An example of how to archive files to tape
The procedure is for saving "random" assortments of files as tape archives. One would have to retrieve and expand a tar file later to access its content; the individual files will not be accessible from their tape storage in a transparent way. This corresponds to the "Random files" option here. The current page walks through steps in an example use case.
Decide how to divide data
Decide how to divide data to be archived into chunks. A good size target is 2GB per chunk. For example
$ du -ks /disk2/data/tmnguyen/socketudp/data*2020 | awk '{s+=$1; print s"\t"$0}' 433728 433728 /disk2/data/tmnguyen/socketudp/data_Feb02_2020 1058092 624364 /disk2/data/tmnguyen/socketudp/data_Feb03_2020 1271012 212920 /disk2/data/tmnguyen/socketudp/data_Feb04_2020 1476712 205700 /disk2/data/tmnguyen/socketudp/data_Feb06_2020 2498948 1022236 /disk2/data/tmnguyen/socketudp/data_Feb07_2020 2498956 8 /disk2/data/tmnguyen/socketudp/data_Feb09_2020 3022512 523556 /disk2/data/tmnguyen/socketudp/data_Feb10_2020 3022712 200 /disk2/data/tmnguyen/socketudp/data_Feb11_2020 3042356 19644 /disk2/data/tmnguyen/socketudp/data_Feb12_2020 3770908 728552 /disk2/data/tmnguyen/socketudp/data_Feb17_2020 4705628 934720 /disk2/data/tmnguyen/socketudp/data_Feb19_2020 4795148 89520 /disk2/data/tmnguyen/socketudp/data_Feb20_2020 5092448 297300 /disk2/data/tmnguyen/socketudp/data_Feb21_2020 5751636 659188 /disk2/data/tmnguyen/socketudp/data_Feb22_2020 5755548 3912 /disk2/data/tmnguyen/socketudp/data_Feb25_2020 5762860 7312 /disk2/data/tmnguyen/socketudp/data_Feb26_2020 6084616 321756 /disk2/data/tmnguyen/socketudp/data_Jan03_2020 6094680 10064 /disk2/data/tmnguyen/socketudp/data_Jan22_2020 6129020 34340 /disk2/data/tmnguyen/socketudp/data_Jan23_2020 6236776 107756 /disk2/data/tmnguyen/socketudp/data_Jan24_2020 6241600 4824 /disk2/data/tmnguyen/socketudp/data_Jan29_2020 6628736 387136 /disk2/data/tmnguyen/socketudp/data_Jan30_2020 7372852 744116 /disk2/data/tmnguyen/socketudp/data_Jan31_2020
so the total size of all of the "data*2020" directories is about 7.3 GB.
Therefore they can be archived as a single tar file, or split into a few files.
Prepare tar files
The naming of files for tape upload is important. File names must follow the Mu2e convention explained here.
File names will look like
data_tier.owner.description.configuration.sequencer.file_format
A critical point is that every file name must be unique, the "sequencer" field is to make this possible when uploading a "dataset" of similar files.

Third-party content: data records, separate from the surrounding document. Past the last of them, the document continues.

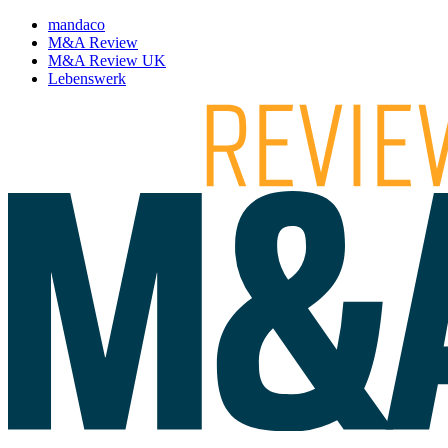
mandaco
M&A Review
M&A Review UK
Lebenswerk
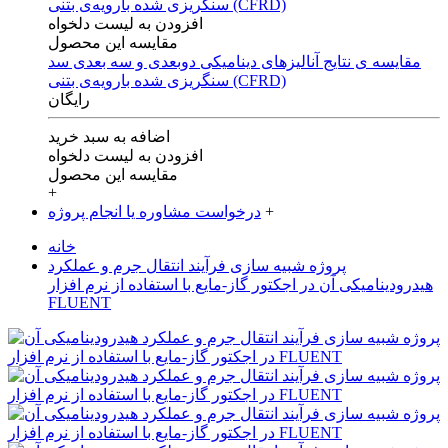
افزودن به لیست دلخواه
مقایسه این محصول
مقایسه ی‌ نتایج آنالیزهای‌ دینامیکی‌ دوبعدی‌ و‌ سه بعدی‌ سد
سنگریزی‌ شده با‌رویه‌ی‌ بتنی‌ (CFRD)
رایگان
اضافه به سبد خرید
افزودن به لیست دلخواه
مقایسه این محصول
+
+
درخواست مشاوره یا انجام پروژه
خانه
پروژه شبیه سازی فرآیند انتقال جرم و عملکرد
هیدرودینامیکی آن در اجکتور گاز-مایع با استفاده از نرم افزار
FLUENT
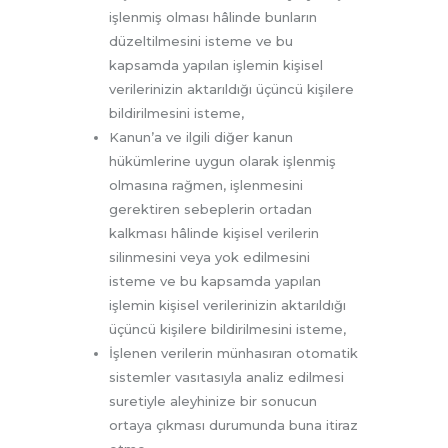
işlenmiş olması hâlinde bunların
düzeltilmesini isteme ve bu
kapsamda yapılan işlemin kişisel
verilerinizin aktarıldığı üçüncü kişilere
bildirilmesini isteme,
Kanun’a ve ilgili diğer kanun
hükümlerine uygun olarak işlenmiş
olmasına rağmen, işlenmesini
gerektiren sebeplerin ortadan
kalkması hâlinde kişisel verilerin
silinmesini veya yok edilmesini
isteme ve bu kapsamda yapılan
işlemin kişisel verilerinizin aktarıldığı
üçüncü kişilere bildirilmesini isteme,
İşlenen verilerin münhasıran otomatik
sistemler vasıtasıyla analiz edilmesi
suretiyle aleyhinize bir sonucun
ortaya çıkması durumunda buna itiraz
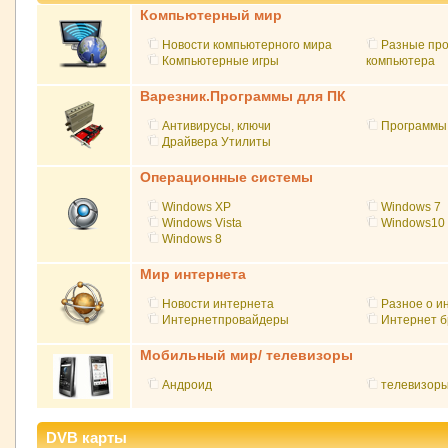
Компьютерный мир
Новости компьютерного мира
Разные пр
Компьютерные игры
компьютера
Варезник.Программы для ПК
Антивирусы, ключи
Программы
Драйвера Утилиты
Операционные системы
Windows XP
Windows 7
Windows Vista
Windows10
Windows 8
Мир интернета
Новости интернета
Разное о и
Интернетпровайдеры
Интернет 
Мобильный мир/ телевизоры
Андроид
телевизор
DVB карты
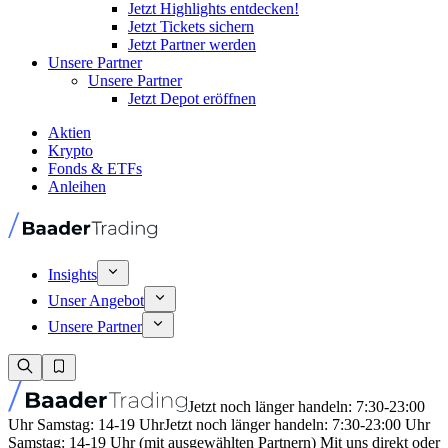
Jetzt Highlights entdecken!
Jetzt Tickets sichern
Jetzt Partner werden
Unsere Partner
Unsere Partner
Jetzt Depot eröffnen
Aktien
Krypto
Fonds & ETFs
Anleihen
Insights
Unser Angebot
Unsere Partner
Jetzt noch länger handeln: 7:30-23:00
Uhr Samstag: 14-19 Uhr
Jetzt noch länger handeln: 7:30-23:00 Uhr
Samstag: 14-19 Uhr (mit ausgewählten Partnern) Mit uns direkt oder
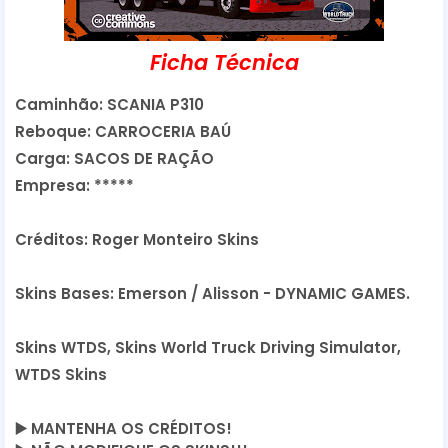
Ficha Técnica
Caminhão: SCANIA P310
Reboque: CARROCERIA BAÚ
Carga: SACOS DE RAÇÃO
Empresa: *****
Créditos: Roger Monteiro Skins
Skins Bases: Emerson / Alisson - DYNAMIC GAMES.
Skins WTDS, Skins World Truck Driving Simulator,
WTDS Skins
▶️
MANTENHA OS CRÉDITOS!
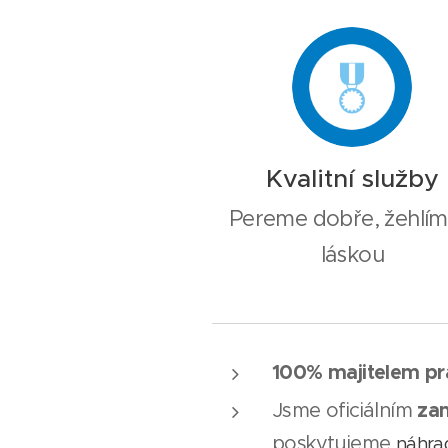
urychlí sušení a ulehčí práci 
zaměstnancům.
Kvalitní služby
Pereme dobře, žehlím
láskou
100% majitelem pr
za
Jsme oficiálním
poskytujeme
náhrad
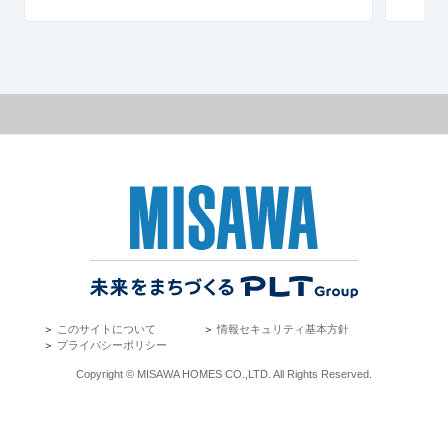
＞
このサイトについて
＞
情報セキュリティ基本方針
＞
プライバシーポリシー
Copyright © MISAWA HOMES CO.,LTD. All Rights Reserved.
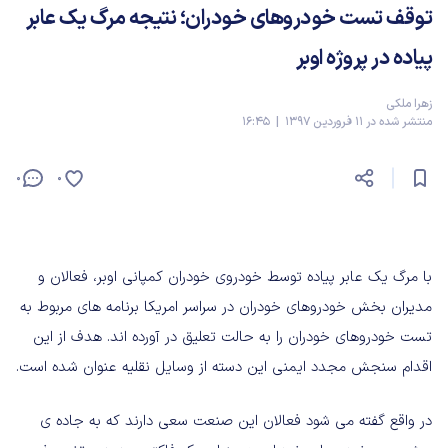
توقف تست خودروهای خودران؛ نتیجه مرگ یک عابر
پیاده در پروژه اوبر
زهرا ملکی
منتشر شده در 11 فروردین 1397 | 16:45
0
0
با مرگ یک عابر پیاده توسط خودروی خودران کمپانی اوبر، فعالان و
مدیران بخش خودروهای خودران در سراسر امریکا برنامه های مربوط به
تست خودروهای خودران را به حالت تعلیق در آورده اند. هدف از این
اقدام سنجش مجدد ایمنی این دسته از وسایل نقلیه عنوان شده است.
در واقع گفته می شود فعالان این صنعت سعی دارند که به جاده ی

Continuing with the example,
$ cd /disk2/data/tmnguyen/socketudp $ tar jcvf /disk2/bck.tmnguyen.socketudp.v0.2020part1.tbz data*Jan*2020 $ tar jcvf /disk2/bck.tmnguyen.socketudp.v0.2020part2.tbz data*Feb0*2020 $ tar jcvf /disk2/bck.tmnguyen.socketudp.v0.2020part3.tbz data*Feb1*2020
Copy the files to a mu2egpvm machine
ssh mu2egpvm01.fnal.gov $ mkdir /mu2e/data/users/tmnguyen $ cd /mu2e/data/users/tmnguyen $ scp -p mu2etest.fnal.gov:/disk2/bck.\*.tbz .
(and remove them from mu2etest)
Tape upload
This step is best done using VNC or a terminal server like "screen" or "tmux", because the command will probably take more than a day to complete. A terminal server will prevent the command from being killed if ssh session disconnects for any reason.

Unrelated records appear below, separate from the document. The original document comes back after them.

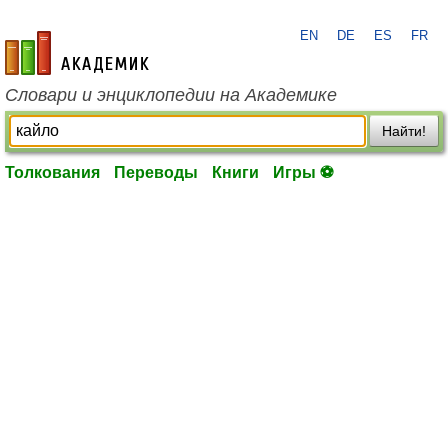
EN
DE
ES
FR
academic.ru
Словари и энциклопедии на Академике
Найти!
Толкования
Переводы
Книги
Игры ⚽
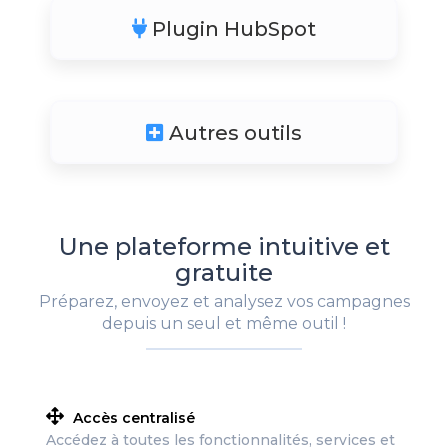
Plugin HubSpot
Autres outils
Une plateforme intuitive et
gratuite
Préparez, envoyez et analysez vos campagnes
depuis un seul et même outil !
Accès centralisé
Accédez à toutes les fonctionnalités, services et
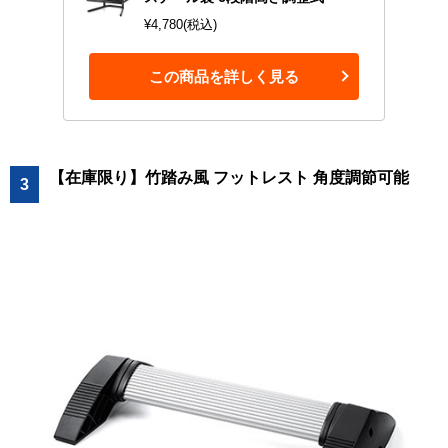
¥4,780(税込)
この商品を詳しく見る
【在庫限り】竹踏み風 フットレスト 角度調節可能
3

ssh mu2egpvm01.fnal.gov $ screen $ mu2einit $ setup mu2efiletools $ kx509 $ cd /mu2e/data/users/tmnguyen $ mu2eFileMoveToTape bck.*.tbz
Another way to ensure that the command will complete is to run it under nohup. A complication here is the buffering of the nohup.out file.
Check
Check the next day whether the process is complete. You can start a new ssh shell and re-connect to the existing "screen" session:
ssh mu2egpvm01.fnal.gov $ screen -d -r
If everything worked fine you'll see the source files given to the mu2eFileMoveToTape command deleted. If they are still there and you are SURE that the original mu2eFileMoveToTape process is not running any more (on any mu2egpvm node!), you can re-run the same mu2eFileMoveToTape command again, until the upload succeeds.